This story was excerpted from Mandy Bell’s Guardians Beat newsletter. To read the full newsletter, click here. And subscribe to get it regularly in your inbox.
So, now what?
The Guardians have all but solidified that their October schedule will end on the first of the month. They had one last chance to make a push in the AL Central division race with a three-game set against the first-place Twins this week, and, instead, Minnesota won the first two and its lead grew from five to seven games.
How Cleveland lost made it harder for the organization and its fans to swallow. Getting annihilated 20-6 on Monday night was the worst tone-setter possible for the Guardians. And an 8-3 loss on Tuesday, after the game had been close through seven innings, was yet another gut punch.

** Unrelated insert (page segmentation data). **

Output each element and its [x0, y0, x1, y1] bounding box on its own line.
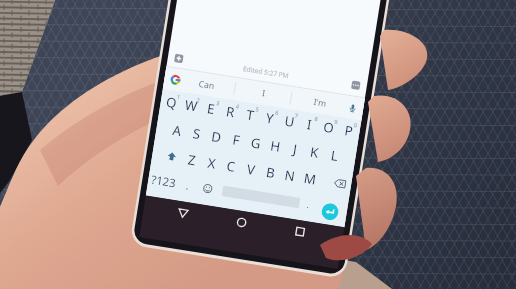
- button[interactable]: [0, 0, 516, 289]
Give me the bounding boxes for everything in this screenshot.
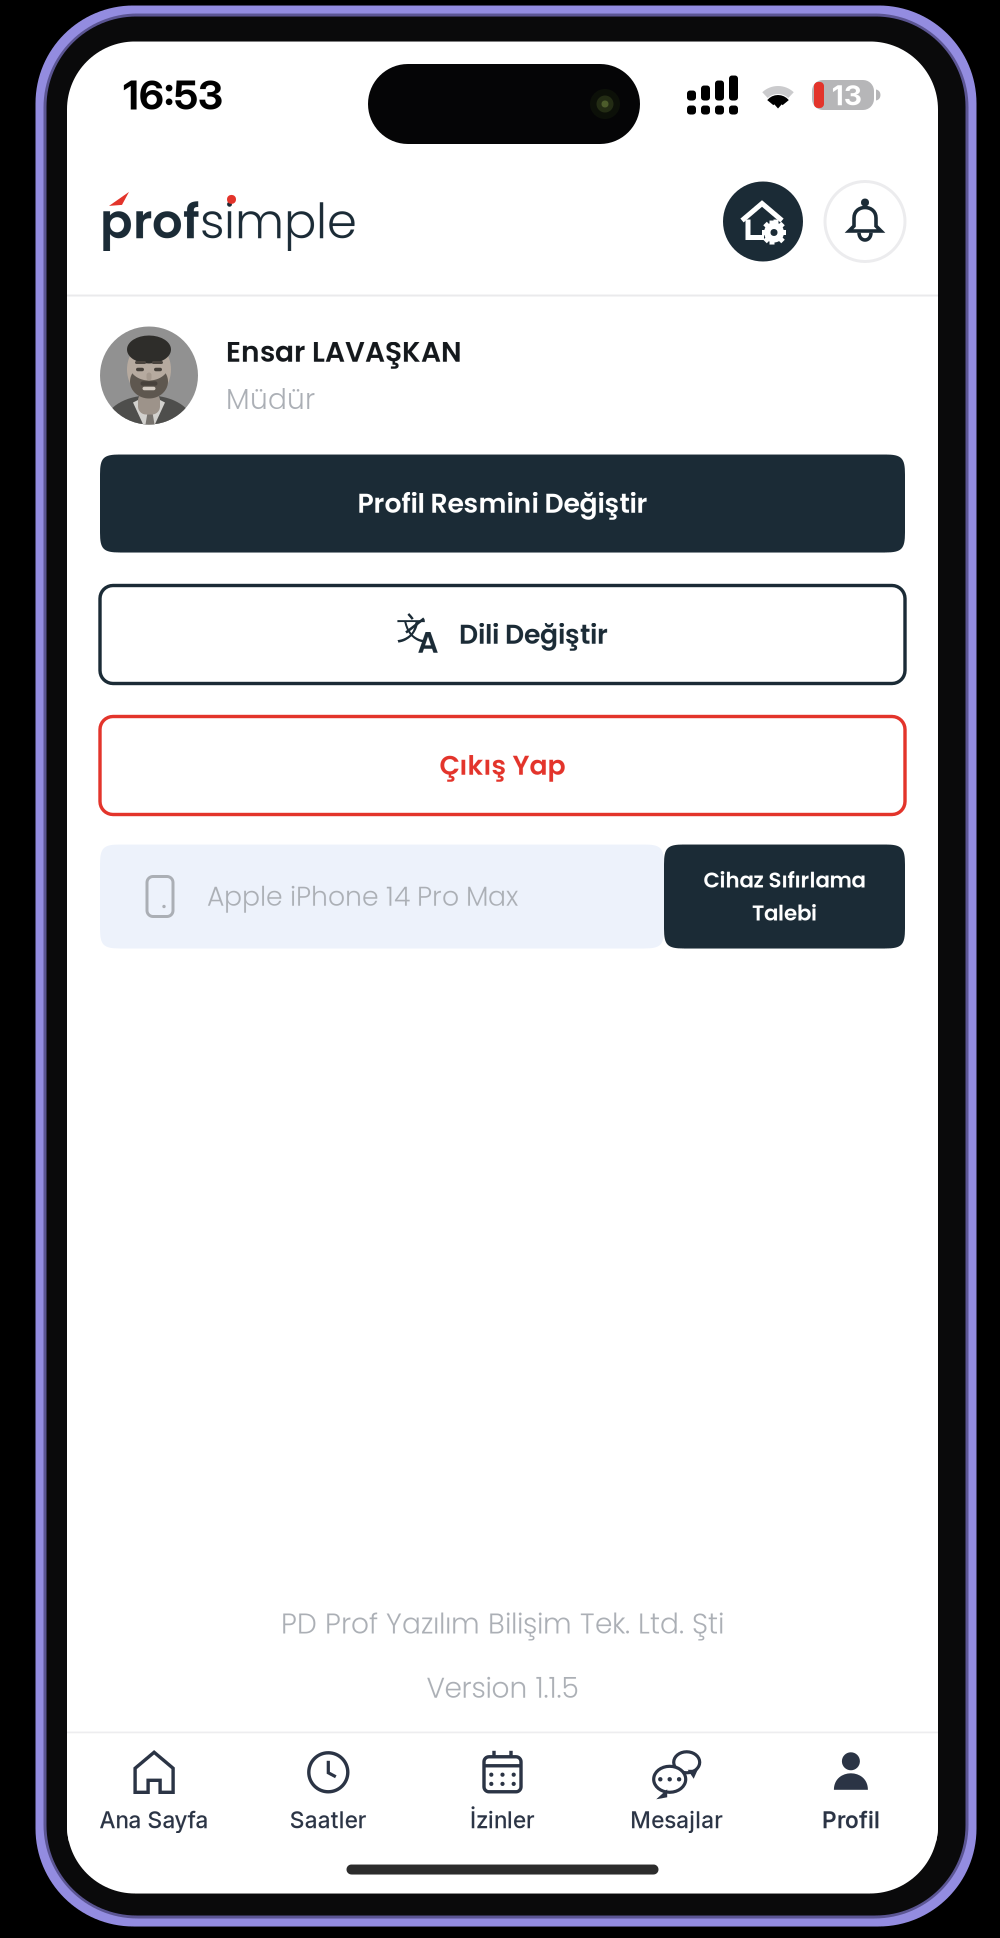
staticText: Çıkış Yap xyxy=(440,747,566,784)
staticText: İzinler xyxy=(470,1806,535,1834)
staticText: Müdür xyxy=(226,380,315,419)
staticText: Talebi xyxy=(752,898,817,928)
staticText: 13 xyxy=(832,78,862,112)
staticText: Cihaz Sıfırlama xyxy=(704,865,866,895)
button[interactable]: Çıkış Yap xyxy=(100,716,905,814)
staticText: Mesajlar xyxy=(630,1806,723,1834)
button[interactable]: Cihaz Sıfırlama xyxy=(664,844,905,948)
button[interactable]: Profil xyxy=(764,1734,938,1842)
staticText: Version 1.1.5 xyxy=(426,1668,578,1708)
staticText: Profil Resmini Değiştir xyxy=(358,485,648,522)
staticText: 文 xyxy=(396,609,428,648)
staticText: Apple iPhone 14 Pro Max xyxy=(207,878,518,915)
staticText: A xyxy=(418,622,438,663)
staticText: Saatler xyxy=(290,1806,367,1834)
staticText: simple xyxy=(200,188,357,255)
button[interactable]: Saatler xyxy=(241,1734,415,1842)
staticText: 16:53 xyxy=(123,71,223,119)
staticText: Profil xyxy=(822,1806,880,1834)
staticText: prof xyxy=(100,188,200,255)
button[interactable]: 文 xyxy=(100,586,905,684)
button[interactable]: İzinler xyxy=(415,1734,590,1842)
staticText: Ana Sayfa xyxy=(100,1806,209,1834)
staticText: PD Prof Yazılım Bilişim Tek. Ltd. Şti xyxy=(281,1604,724,1643)
button[interactable]: Profil Resmini Değiştir xyxy=(100,454,905,552)
staticText: Dili Değiştir xyxy=(459,616,608,653)
button[interactable]: Bildirimler xyxy=(825,182,905,262)
button[interactable]: Mesajlar xyxy=(590,1734,764,1842)
staticText: Ensar LAVAŞKAN xyxy=(226,332,462,372)
button[interactable]: Ana Sayfa xyxy=(67,1734,241,1842)
button[interactable]: Şube ayarları xyxy=(723,182,803,262)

So, with the Guardians’ playoff hopes quickly slipping away, what’s left? The biggest thing will be trying to learn something about this roster for the future every game. And on Tuesday, the Guardians saw more evidence that Tanner Bibee has got the potential to be a very good starter for this rotation.
Having flashy stuff or racking up strikeouts are obviously factors that indicate a pitcher may have a successful future. But it’s days when he doesn’t have pinpoint location or doesn’t have his best fastball that really define a pitcher. And that’s exactly what Bibee showed on Tuesday against the Twins.

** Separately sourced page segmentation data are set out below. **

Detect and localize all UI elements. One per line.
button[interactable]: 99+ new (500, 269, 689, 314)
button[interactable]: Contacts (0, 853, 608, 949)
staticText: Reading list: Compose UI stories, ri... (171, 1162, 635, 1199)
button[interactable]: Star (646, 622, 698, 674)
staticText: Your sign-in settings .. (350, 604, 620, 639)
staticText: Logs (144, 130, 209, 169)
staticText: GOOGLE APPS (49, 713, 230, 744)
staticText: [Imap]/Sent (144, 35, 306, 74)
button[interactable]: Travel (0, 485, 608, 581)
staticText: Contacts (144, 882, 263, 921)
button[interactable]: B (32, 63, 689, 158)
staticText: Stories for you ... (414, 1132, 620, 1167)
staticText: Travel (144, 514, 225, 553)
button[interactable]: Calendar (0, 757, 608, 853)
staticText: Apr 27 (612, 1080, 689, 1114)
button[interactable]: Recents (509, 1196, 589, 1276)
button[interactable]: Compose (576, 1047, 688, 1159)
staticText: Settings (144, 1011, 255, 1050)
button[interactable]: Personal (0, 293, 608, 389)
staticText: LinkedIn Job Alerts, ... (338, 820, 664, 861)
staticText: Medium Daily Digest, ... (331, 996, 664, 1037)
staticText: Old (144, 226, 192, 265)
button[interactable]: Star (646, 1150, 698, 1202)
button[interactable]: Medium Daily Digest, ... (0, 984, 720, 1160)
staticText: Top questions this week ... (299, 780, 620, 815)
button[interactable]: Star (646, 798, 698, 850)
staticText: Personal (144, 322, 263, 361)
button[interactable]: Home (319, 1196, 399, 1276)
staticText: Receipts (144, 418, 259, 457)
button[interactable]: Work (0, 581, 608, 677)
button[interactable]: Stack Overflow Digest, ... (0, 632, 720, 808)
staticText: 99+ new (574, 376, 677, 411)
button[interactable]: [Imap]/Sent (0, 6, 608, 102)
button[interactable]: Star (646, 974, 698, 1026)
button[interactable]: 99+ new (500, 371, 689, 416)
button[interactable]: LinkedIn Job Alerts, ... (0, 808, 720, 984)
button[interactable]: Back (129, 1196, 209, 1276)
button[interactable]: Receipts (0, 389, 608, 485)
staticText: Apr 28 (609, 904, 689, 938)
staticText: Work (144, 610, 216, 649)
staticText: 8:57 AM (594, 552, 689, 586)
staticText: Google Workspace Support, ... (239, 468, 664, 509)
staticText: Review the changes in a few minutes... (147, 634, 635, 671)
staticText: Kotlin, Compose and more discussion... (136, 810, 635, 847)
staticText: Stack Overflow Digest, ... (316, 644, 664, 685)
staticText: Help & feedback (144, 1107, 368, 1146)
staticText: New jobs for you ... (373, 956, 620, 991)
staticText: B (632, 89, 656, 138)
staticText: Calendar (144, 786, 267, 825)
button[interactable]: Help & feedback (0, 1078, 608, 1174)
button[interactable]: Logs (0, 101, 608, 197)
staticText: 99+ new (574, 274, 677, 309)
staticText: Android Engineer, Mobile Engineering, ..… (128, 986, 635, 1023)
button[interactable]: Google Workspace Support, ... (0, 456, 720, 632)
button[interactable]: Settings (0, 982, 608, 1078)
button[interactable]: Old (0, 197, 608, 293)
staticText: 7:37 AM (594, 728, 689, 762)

Bibee struggled to find the strike zone. His career-high five walks made that clear. Yet he navigated the traffic to allow just two runs and four hits in five innings in a must-win game for the Guardians. No, the team didn’t come out victorious, but Bibee gave his offense a chance to get in the win column. And after a two-run homer by Bo Naylor and a sacrifice fly by Myles Straw, Bibee exited the game with a one-run lead.
“Just trying to be gritty, I guess,” Bibee said. “Nothing particularly was good. A lot of stuff was not where it needed to be. But yeah, got through five [innings] somehow.”

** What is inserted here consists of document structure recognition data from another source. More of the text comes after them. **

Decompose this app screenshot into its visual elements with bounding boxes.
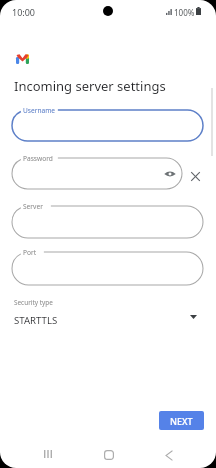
staticText: Port bbox=[23, 248, 37, 257]
staticText: NEXT bbox=[170, 415, 193, 427]
button[interactable]: Recent apps bbox=[36, 444, 60, 464]
button[interactable]: NEXT bbox=[159, 411, 204, 430]
staticText: Security type bbox=[14, 298, 53, 307]
staticText: Server bbox=[23, 202, 43, 211]
staticText: Username bbox=[23, 106, 56, 115]
button[interactable]: Server bbox=[12, 206, 203, 238]
button[interactable]: Username bbox=[12, 110, 203, 141]
staticText: Incoming server settings bbox=[14, 77, 166, 95]
staticText: Password bbox=[23, 154, 53, 163]
button[interactable]: Show password bbox=[164, 168, 176, 180]
staticText: 100% bbox=[174, 7, 195, 18]
staticText: 10:00 bbox=[12, 6, 36, 18]
button[interactable]: Port bbox=[12, 252, 203, 285]
button[interactable]: Home bbox=[97, 445, 121, 465]
button[interactable]: Password bbox=[12, 158, 182, 189]
button[interactable]: Clear password bbox=[190, 171, 201, 182]
button[interactable]: Security type bbox=[0, 296, 216, 328]
staticText: STARTTLS bbox=[14, 314, 58, 327]
button[interactable]: Back bbox=[157, 445, 181, 465]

His fastball velocity averaged 1.9 mph slower than it has all season. His slider, curve and changeup each had a slight dip in velocity, too. He noted multiple times after the game how it was a difficult day for him all around, but he still managed to get his job done. For any pitcher -- let alone a rookie -- this is a difficult feat to accomplish. It’s these types of “gritty” starts that truly indicate Bibee's potential.
“The good part was he competed like crazy because I didn’t think he had his best stuff nor his best command,” Guardians manager Terry Francona said. “But he competes like crazy and that’s a great quality.”
Bibee has had an impressive rookie season. Including his latest outing, he's thrown at least five innings and allowed three or fewer runs in 21 of his 23 starts. That is tied for the most in MLB history to start a career with Aaron Sele (1993-94) and Gerrit Cole (2013-14). His 3.05 ERA ranks fourth (minimum 15 games started), and his 129 strikeouts rank fifth in franchise history through 23 career games.
The Guardians have gotten a good preview of what to expect from the 24-year-old righty moving forward. Now, they have to spend the last few weeks trying to make sure he’s not overworked. His 145 innings pitched between the Minors and Majors this season is already a career high. It’s the biggest reason why he wasn’t sent back to the mound for the sixth inning on Tuesday after throwing 87 pitches.
“He was at close to 90,” Francona said. “It was hard. Asking him to go back out, man, I’m having a hard time with that.”
Everything else with Bibee has come easily. He’s had stretches when he's looked like an AL Rookie of the Year candidate. He’s shown growth from outing to outing. And with a rotation that lost each of its starters on Opening Day for at least some portion of the season, he has stepped up to lead the way.
The playoffs are quickly getting out of reach, but the Guardians have plenty to learn in the final weeks of the regular season. And Bibee is giving them more than enough reasons to be excited for 2024.